When Sally Hawkins is rudely stomped on, your immediate response is, “Couldn’t it have been Chandler?” I can’t think of a recent movie where a lead actor has proven quite so inept at bringing anything positive to the table, and let’s face it, King of the Monsters is entirely reliant on that quality.

The third lead is ostensibly Millie Bobby Brown as their daughter Madison, cast first, causing one to suspect the role was designed around her Stranger Things cachet. Often not a good sign. She has much emoting to do – just marvel at her mechanically made-to-order gamut of responses, specialised skill set: getting teary on demand – none of it to any avail. The picture reaches its nadir as she ventures into Boston for some brainy save-the-day kid stuff and needs rescuing by Monarch and dad and mom – silly “the needs of the one outweigh the needs of the many” prioritising – against the countdown to Godzilla going thermonuclear (“Madison!” yells dad against the sound and fury, being as he is barely evolved).
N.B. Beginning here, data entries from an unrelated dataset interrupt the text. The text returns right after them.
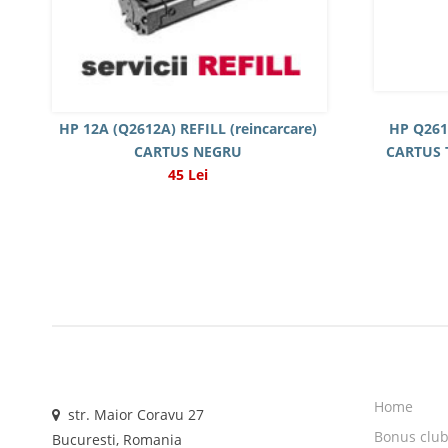
HP 12A (Q2612A) REFILL (reincarcare)
HP Q261
CARTUS NEGRU
CARTUS 
45 Lei
Home
str. Maior Coravu 27
Bonus clu
Bucuresti, Romania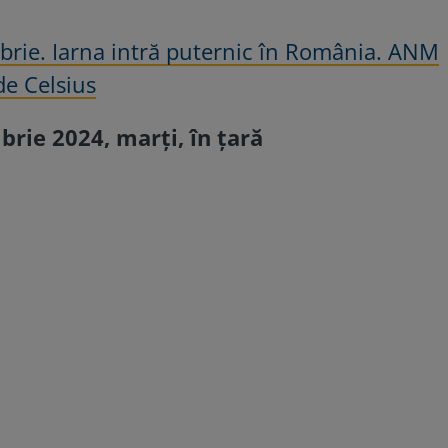
rie. Iarna intră puternic în România. ANM
de Celsius
ie 2024, marți, în țară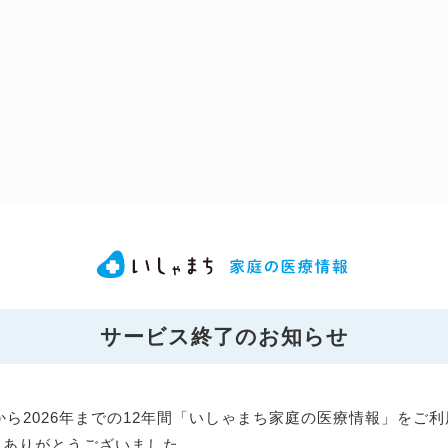
サービス終了のお知らせ
年から2026年までの12年間「いしゃまち家庭の医療情報」をご
にありがとうございました。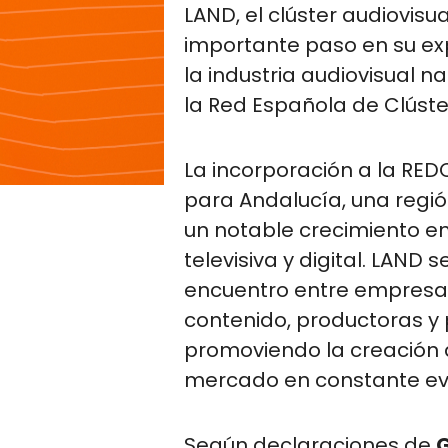
LAND, el clúster audiovisu
importante paso en su ex
la industria audiovisual n
la Red Española de Clúste
La incorporación a la RE
para Andalucía, una regió
un notable crecimiento en
televisiva y digital. LAND
encuentro entre empresas
contenido, productoras y 
promoviendo la creación 
mercado en constante evo
Según declaraciones de
G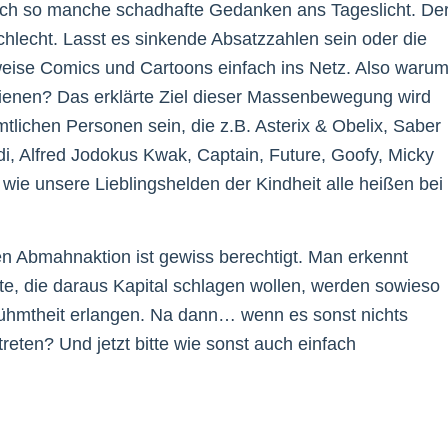
lich so manche schadhafte Gedanken ans Tageslicht. De
hlecht. Lasst es sinkende Absatzzahlen sein oder die
nweise Comics und Cartoons einfach ins Netz. Also waru
erdienen? Das erklärte Ziel dieser Massenbewegung wird
lichen Personen sein, die z.B. Asterix & Obelix, Saber
di, Alfred Jodokus Kwak, Captain, Future, Goofy, Micky
ie unsere Lieblingshelden der Kindheit alle heißen bei
en Abmahnaktion ist gewiss berechtigt. Man erkennt
te, die daraus Kapital schlagen wollen, werden sowieso
rühmtheit erlangen. Na dann… wenn es sonst nichts
treten? Und jetzt bitte wie sonst auch einfach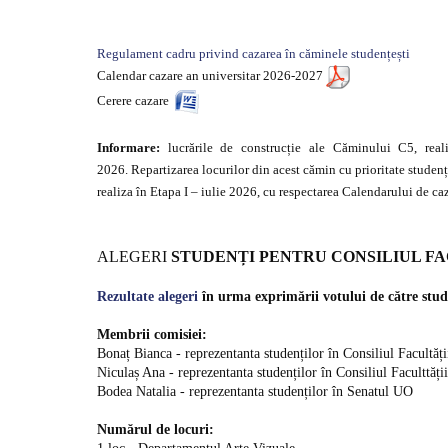
Regulament cadru privind cazarea în căminele studențești
Calendar cazare an universitar 2026-2027
Cerere cazare
Informare:
lucrările de construcție ale Căminului C5, reali
2026. Repartizarea locurilor din acest cămin cu prioritate studen
realiza în Etapa I – iulie 2026, cu respectarea Calendarului de ca
ALEGERI
STUDENȚI PENTRU CONSILIUL FA
Rezultate alegeri
în urma exprimării votului de către stude
Membrii comisiei:
Bonaț Bianca - reprezentanta studenților în Consiliul Facultăț
Niculaș Ana - reprezentanta studenților în Consiliul Faculttă
Bodea Natalia - reprezentanta studenților în Senatul UO
Numărul de locuri: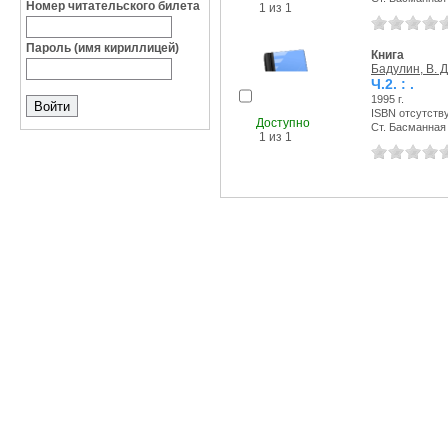
Номер читательского билета
1 из 1
Пароль (имя кириллицей)
Книга
Бадулин, В. Д
Ч.2. : .
1995 г.
ISBN отсутств
Доступно
Ст. Басманная с
1 из 1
Perhaps most indicative of the picture’s cart-before-the-horse priorities is Farmiga proudly extolling how King of the Monsters passes the Bechdel Test for the mother-daughter scenes, since that’s what’s important, rather than whether those scenes are actually of any consequence or quality (similarly, the picture diligently sprinkles multi-racial and gender roles among an entirely poorly-served cast in each and every case).
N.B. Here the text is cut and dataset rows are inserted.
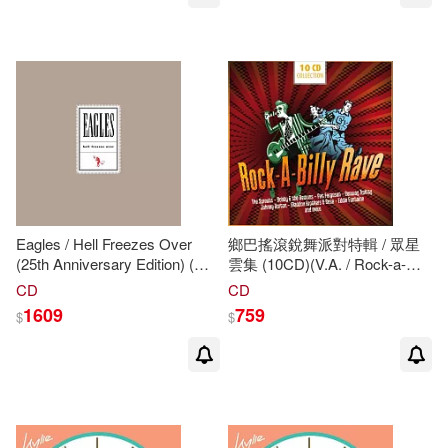
Eagles / Hell Freezes Over
鄉巴搖滾銳舞派對特輯 / 眾星
(25th Anniversary Edition) (進
雲集 (10CD)(V.A. / Rock-a-
口版2LP黑膠唱片)
Billy Rave Collection (10CD))
CD
CD
1609
759
$
$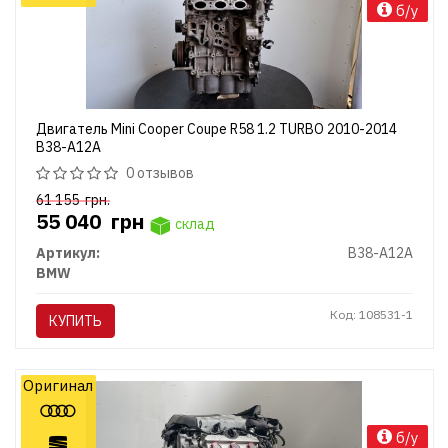
б/у
Двигатель Mini Cooper Coupe R58 1.2 TURBO 2010-2014
B38-A12A
0 отзывов
61 155
грн.
55 040
грн
склад
Артикул:
B38-A12A
BMW
Код: 108531-1
КУПИТЬ
Оригинал
б/у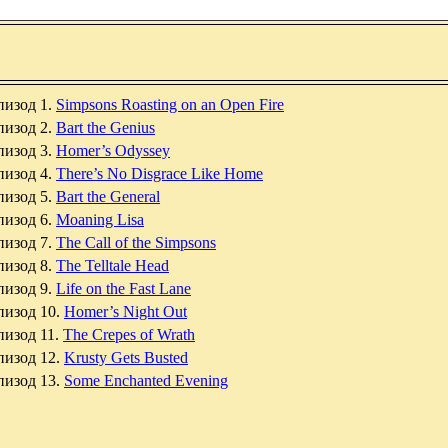
пизод 1.
Simpsons Roasting on an Open Fire
пизод 2.
Bart the Genius
пизод 3.
Homer’s Odyssey
пизод 4.
There’s No Disgrace Like Home
пизод 5.
Bart the General
пизод 6.
Moaning Lisa
пизод 7.
The Call of the Simpsons
пизод 8.
The Telltale Head
пизод 9.
Life on the Fast Lane
пизод 10.
Homer’s Night Out
пизод 11.
The Crepes of Wrath
пизод 12.
Krusty Gets Busted
пизод 13.
Some Enchanted Evening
The movie’s deaths are generally ridiculous and meaningless, with moments usually eschewing pathos – because the makers have seen other, better movies, even if they’re only Armageddon – left devoid of impact. Ken Watanabe’s big scene, a decision to set off a nuke and so rouse Godzilla from his slumber, seems to affect the rest of the cast profoundly (for a minute or two anyway), but will leave everyone else shrugging.

The one trump card in all this is Charles Dance’s Colonel Jonah – initially rumoured to be an older Tom Hiddleston from Kong: Skull Island, which would have been the most interesting volte-face King of the Monsters could have made – who at least has the courage of his convictions (or rather, Vera’s convictions). I was rooting for him throughout, so it’s a small commiseration that he gets to come back next time.
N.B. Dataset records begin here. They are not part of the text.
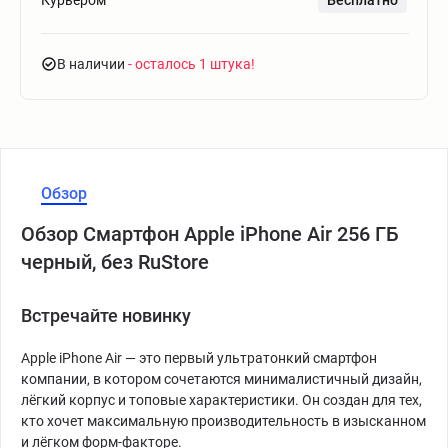
Курьером
Бесплатно
В наличии
- осталось 1 штука
Обзор
Обзор Смартфон Apple iPhone Air 256 ГБ
черный, без RuStore
Встречайте новинку
Apple iPhone Air — это первый ультратонкий смартфон
компании, в котором сочетаются минималистичный дизайн,
лёгкий корпус и топовые характеристики. Он создан для тех,
кто хочет максимальную производительность в изысканном
и лёгком форм-факторе.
The monsters? That there’s no Godzilla for first hour, in a film Dougherty described as “No holding back” creature-wise, says it all, really. When he does surface, an oxygen destroyer bomb is set off that puts him out for the count once again until the climax. And he’s fat. Who cares if he looks authentically like the Kaiju? Apart from fans (the real reason the 1998 movie is singled out for such bile). He definitely needs to get down the gym. No one likes a flabby supercreature.

I’ll give the monster work this much: they don’t look like CGI, even if they’re largely unimpressive (Ghidorah so strikingly resembles a trio of plastic dragon heads, I almost expected to see the fingers on which they’re being puppeteered straying into shot). I should stress that it’s actually thinking along the right lines to hold the monster back, to show it only sporadically and so exert maximum impact, but it’s fundamentally necessary to have an engaging human element if you go that route.

These movies are evidently proving profitable enough for Legendary, despite costing in the region of $350m each (including advertising) and tending to make in the half-billion region. So much so, they didn’t even wait to see how this one was received before getting underway with the quadrilogy capper. I hadn’t realised Godzilla vs King Kong – sorry, Godzilla vs Kong – was already in the king can, nor that – alas – the remnants of the Russell family will be returning, but I doubt Adam Wingard will furnish a more disappointing movie than Dougherty’s. 

Godzilla: King of the Monsters is a lesser beast to the 2014 one, which I wasn’t too impressed by anyway. Remember, though, I’m the guy who thinks the Emmerich/Devlin movie is alright. But then, I’m not, as if it needs reiterating, a ’zilla fan.